Je me sentais légère, comme je ne l'avais jamais été, et inconsciément continuait de me faire éspérer plus. Je ne sais pas si elle le faisait exprès, mais dans les moments où mon coeur s'acharnait le plus à me remonter le moral, elle me parlait soudain de son bel amour avec le parfait Arnaud. Intérieurement, une jalousie pure et malsaine me parcourait, mais je ne pouvais en vouloir ni à Mégane ni à Arnaud. La première était heureuse, le second la rendait heureuse. Et, pensez-en ce que vous voulez, mais me dire ça me reconfortait, et constituait la seule lumière éclairant mes journées. Elle était heureuse. Elle m'aimait bien. Tout était parfait... ou presque.

Fin Mai.
Mon moral redescendait en chute libre. Je perdais à nouveau le contrôle de tout.

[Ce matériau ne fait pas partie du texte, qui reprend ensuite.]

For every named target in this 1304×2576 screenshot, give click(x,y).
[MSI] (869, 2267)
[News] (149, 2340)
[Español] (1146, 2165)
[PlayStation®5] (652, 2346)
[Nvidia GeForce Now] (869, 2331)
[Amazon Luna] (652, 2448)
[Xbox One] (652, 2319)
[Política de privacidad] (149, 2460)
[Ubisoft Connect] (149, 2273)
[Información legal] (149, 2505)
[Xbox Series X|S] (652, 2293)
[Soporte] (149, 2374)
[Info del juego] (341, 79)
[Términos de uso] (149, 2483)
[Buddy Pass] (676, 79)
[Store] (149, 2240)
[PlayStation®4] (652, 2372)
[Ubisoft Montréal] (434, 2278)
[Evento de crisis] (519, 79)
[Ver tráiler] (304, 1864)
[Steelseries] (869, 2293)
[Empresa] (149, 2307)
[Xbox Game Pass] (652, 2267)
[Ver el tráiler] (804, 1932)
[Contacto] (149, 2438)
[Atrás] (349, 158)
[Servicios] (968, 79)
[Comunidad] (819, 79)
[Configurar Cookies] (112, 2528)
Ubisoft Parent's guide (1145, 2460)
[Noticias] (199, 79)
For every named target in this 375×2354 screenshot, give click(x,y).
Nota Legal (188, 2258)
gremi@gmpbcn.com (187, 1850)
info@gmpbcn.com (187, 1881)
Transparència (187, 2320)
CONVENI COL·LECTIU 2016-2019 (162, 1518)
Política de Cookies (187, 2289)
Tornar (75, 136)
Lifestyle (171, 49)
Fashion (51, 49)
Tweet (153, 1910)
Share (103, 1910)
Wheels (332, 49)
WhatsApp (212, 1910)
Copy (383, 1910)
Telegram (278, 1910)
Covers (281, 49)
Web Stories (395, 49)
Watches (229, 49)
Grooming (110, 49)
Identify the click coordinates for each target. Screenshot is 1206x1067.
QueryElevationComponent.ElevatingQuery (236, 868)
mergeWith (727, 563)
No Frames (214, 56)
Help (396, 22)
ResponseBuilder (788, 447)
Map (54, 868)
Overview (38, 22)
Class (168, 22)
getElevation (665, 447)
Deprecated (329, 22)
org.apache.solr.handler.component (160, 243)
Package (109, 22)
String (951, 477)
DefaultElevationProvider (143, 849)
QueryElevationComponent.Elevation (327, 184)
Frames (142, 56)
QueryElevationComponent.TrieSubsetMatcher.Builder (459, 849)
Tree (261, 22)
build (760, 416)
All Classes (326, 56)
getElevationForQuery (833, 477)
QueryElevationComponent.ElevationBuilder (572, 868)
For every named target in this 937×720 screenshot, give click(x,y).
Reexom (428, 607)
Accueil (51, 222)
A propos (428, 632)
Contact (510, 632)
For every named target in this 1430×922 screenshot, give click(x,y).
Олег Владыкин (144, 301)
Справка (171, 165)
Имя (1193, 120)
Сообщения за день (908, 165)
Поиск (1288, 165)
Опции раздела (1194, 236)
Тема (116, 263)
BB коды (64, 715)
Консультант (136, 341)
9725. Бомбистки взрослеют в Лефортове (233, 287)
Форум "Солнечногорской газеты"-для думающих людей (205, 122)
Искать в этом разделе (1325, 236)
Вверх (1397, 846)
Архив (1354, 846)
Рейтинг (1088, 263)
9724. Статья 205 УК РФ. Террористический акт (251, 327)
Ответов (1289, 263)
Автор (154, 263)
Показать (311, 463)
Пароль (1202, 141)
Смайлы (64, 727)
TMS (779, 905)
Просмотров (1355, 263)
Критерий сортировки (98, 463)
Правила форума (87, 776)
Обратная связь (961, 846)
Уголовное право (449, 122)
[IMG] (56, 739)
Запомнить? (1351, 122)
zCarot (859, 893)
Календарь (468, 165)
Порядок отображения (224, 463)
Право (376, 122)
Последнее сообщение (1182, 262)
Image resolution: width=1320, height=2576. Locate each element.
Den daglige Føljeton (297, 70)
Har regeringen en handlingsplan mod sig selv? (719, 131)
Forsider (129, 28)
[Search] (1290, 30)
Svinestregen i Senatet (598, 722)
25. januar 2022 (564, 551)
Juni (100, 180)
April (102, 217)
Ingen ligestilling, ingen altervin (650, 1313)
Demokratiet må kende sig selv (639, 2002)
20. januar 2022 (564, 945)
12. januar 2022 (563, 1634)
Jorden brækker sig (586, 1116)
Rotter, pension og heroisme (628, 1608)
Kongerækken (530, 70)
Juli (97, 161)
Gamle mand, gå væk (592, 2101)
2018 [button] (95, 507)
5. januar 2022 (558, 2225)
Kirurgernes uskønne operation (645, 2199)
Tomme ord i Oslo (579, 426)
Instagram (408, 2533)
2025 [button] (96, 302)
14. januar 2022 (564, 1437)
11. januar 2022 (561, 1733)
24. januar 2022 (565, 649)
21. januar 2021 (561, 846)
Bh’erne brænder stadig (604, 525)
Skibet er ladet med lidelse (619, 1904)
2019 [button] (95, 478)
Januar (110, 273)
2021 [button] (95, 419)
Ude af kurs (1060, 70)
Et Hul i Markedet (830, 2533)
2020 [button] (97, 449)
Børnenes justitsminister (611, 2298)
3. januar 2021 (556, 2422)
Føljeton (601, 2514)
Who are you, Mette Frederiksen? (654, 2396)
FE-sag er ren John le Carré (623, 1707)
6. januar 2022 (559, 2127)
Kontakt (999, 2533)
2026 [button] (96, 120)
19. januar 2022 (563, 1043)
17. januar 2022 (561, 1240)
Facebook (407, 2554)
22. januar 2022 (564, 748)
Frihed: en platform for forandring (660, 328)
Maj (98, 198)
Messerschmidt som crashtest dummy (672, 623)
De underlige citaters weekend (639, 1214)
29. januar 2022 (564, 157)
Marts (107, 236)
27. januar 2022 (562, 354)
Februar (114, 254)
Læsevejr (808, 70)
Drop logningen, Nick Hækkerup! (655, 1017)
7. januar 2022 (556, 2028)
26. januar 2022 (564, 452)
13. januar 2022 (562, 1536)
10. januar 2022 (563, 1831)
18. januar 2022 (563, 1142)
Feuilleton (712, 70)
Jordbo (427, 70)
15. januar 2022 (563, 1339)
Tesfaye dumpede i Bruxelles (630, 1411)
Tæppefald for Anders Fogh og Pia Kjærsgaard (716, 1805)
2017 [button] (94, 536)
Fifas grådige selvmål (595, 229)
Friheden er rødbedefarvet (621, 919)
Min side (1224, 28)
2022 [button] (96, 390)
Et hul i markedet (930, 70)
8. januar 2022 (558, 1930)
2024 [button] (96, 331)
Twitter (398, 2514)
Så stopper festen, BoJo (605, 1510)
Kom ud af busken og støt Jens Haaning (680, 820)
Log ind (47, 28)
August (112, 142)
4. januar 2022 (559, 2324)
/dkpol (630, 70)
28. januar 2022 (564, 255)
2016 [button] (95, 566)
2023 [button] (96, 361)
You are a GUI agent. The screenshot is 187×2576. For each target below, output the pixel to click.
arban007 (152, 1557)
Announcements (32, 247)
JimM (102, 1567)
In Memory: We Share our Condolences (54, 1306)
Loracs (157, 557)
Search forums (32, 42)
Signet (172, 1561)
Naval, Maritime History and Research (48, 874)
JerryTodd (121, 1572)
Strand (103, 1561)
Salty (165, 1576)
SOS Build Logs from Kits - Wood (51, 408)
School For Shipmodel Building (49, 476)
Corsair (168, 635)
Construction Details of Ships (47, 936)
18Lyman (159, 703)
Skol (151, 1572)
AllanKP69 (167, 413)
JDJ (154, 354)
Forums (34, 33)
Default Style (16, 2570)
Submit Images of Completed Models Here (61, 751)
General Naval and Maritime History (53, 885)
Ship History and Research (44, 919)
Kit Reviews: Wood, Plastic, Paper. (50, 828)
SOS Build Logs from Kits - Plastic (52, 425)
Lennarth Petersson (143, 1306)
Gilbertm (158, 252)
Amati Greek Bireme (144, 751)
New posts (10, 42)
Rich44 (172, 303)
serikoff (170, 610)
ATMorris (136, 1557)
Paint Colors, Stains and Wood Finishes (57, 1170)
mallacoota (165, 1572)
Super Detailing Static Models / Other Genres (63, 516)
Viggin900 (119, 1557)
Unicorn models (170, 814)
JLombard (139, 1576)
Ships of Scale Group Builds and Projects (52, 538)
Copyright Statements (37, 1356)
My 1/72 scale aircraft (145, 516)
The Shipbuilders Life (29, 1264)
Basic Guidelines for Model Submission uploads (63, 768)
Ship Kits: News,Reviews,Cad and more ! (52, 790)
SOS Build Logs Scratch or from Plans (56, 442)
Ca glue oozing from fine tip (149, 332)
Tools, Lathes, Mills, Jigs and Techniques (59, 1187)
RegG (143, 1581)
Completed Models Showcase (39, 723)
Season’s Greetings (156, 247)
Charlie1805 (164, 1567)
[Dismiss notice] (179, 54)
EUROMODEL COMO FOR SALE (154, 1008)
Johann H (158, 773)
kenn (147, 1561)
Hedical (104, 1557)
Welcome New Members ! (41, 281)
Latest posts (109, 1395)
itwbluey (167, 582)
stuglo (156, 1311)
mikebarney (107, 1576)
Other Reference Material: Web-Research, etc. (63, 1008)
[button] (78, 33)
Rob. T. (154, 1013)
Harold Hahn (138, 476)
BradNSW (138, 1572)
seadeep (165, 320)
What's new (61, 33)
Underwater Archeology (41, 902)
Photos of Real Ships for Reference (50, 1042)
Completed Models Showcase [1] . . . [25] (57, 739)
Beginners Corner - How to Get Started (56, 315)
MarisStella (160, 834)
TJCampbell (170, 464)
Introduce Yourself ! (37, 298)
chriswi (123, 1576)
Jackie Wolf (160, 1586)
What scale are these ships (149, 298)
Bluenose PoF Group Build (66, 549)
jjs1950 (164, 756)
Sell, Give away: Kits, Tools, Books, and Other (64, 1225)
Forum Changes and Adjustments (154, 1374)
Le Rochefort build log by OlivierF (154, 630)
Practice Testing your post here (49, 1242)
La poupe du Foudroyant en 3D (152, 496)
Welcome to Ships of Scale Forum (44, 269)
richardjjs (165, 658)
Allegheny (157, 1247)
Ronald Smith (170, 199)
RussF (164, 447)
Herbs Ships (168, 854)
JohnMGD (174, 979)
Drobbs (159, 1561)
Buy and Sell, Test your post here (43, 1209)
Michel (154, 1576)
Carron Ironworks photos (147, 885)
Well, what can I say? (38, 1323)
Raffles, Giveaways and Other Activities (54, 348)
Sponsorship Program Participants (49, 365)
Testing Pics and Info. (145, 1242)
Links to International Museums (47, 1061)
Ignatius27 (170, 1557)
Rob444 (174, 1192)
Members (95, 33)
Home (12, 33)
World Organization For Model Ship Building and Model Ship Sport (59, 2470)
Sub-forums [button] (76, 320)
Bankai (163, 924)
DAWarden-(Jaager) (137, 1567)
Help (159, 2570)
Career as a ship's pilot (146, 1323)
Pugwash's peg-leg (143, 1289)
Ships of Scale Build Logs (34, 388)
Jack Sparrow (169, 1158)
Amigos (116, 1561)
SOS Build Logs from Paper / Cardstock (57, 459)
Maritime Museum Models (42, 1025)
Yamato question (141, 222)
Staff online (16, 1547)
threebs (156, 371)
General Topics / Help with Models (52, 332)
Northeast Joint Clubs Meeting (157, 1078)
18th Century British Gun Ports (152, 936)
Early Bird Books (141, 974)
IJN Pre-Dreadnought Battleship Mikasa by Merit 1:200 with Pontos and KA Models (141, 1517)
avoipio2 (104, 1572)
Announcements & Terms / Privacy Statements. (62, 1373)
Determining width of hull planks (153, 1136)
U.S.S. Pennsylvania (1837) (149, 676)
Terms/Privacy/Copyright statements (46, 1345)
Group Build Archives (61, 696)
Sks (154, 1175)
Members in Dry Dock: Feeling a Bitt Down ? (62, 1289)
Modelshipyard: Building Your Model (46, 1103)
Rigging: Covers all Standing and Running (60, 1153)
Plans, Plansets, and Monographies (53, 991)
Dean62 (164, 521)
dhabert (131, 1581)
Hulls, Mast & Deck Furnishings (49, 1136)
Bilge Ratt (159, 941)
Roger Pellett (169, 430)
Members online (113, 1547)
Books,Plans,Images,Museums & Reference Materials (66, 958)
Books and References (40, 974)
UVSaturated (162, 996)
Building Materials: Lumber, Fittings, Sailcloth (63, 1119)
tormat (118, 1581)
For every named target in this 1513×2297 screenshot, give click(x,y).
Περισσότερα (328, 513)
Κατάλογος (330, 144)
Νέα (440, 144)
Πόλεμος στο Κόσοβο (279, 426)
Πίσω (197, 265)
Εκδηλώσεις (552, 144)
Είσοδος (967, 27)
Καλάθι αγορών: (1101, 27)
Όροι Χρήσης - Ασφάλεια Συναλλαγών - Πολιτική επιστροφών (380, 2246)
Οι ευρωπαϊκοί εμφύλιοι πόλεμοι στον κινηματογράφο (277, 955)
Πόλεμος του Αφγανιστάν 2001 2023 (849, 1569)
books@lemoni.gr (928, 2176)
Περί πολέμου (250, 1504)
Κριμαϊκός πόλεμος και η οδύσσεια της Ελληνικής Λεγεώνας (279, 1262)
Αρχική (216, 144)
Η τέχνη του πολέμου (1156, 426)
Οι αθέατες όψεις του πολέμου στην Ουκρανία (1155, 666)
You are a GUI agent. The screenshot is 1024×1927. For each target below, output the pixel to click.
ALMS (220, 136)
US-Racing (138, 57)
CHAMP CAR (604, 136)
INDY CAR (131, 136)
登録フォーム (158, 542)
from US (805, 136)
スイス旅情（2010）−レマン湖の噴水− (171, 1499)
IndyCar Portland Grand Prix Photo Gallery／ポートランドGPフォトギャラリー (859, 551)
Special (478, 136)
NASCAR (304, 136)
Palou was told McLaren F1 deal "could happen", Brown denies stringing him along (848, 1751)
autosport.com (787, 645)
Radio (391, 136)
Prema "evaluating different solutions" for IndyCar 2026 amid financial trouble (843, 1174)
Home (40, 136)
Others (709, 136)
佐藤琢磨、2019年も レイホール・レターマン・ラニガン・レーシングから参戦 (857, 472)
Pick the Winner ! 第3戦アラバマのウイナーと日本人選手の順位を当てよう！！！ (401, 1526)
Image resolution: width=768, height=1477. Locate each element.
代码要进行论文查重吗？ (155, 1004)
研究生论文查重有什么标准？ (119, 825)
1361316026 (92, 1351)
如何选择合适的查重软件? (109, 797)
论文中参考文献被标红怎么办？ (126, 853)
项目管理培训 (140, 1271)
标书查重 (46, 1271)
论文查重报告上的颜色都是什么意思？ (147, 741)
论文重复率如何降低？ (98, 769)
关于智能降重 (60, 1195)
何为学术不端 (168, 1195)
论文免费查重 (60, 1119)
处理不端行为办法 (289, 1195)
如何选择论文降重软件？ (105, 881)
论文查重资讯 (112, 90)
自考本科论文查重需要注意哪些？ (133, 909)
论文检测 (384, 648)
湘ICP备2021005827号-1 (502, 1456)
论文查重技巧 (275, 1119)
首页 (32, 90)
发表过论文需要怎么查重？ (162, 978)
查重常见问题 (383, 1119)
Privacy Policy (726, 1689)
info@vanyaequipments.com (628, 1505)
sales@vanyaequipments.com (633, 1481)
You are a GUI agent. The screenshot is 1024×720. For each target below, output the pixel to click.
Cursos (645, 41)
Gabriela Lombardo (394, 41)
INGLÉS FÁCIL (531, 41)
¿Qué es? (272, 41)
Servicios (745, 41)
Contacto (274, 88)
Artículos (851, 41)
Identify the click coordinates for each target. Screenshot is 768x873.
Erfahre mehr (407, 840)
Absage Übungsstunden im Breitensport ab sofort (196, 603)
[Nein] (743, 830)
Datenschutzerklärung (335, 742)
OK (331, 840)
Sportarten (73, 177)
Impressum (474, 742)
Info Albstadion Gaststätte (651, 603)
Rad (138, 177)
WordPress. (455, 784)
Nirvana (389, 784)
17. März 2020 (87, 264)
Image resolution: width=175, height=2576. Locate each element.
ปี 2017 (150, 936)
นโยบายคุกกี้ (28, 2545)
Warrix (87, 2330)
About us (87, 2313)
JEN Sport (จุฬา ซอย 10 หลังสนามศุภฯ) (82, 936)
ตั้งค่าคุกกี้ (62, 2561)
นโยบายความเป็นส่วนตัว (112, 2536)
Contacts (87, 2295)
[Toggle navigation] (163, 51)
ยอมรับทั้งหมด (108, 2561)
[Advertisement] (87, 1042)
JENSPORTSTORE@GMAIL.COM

Mon état de stress intense m'empêchait de dormir. M'empêchait de manger. M'empêchait de travailler. Ma vie se résumait à des crises, me faisant trembler de colère, de peur, de tristesse et d'effroi. Plus temps passait, et plus elles devenaient incontrôlables. Je me mordais, me cognais aux murs de ma propre prison, me coupais du monde extêrieur, me coupais tout court.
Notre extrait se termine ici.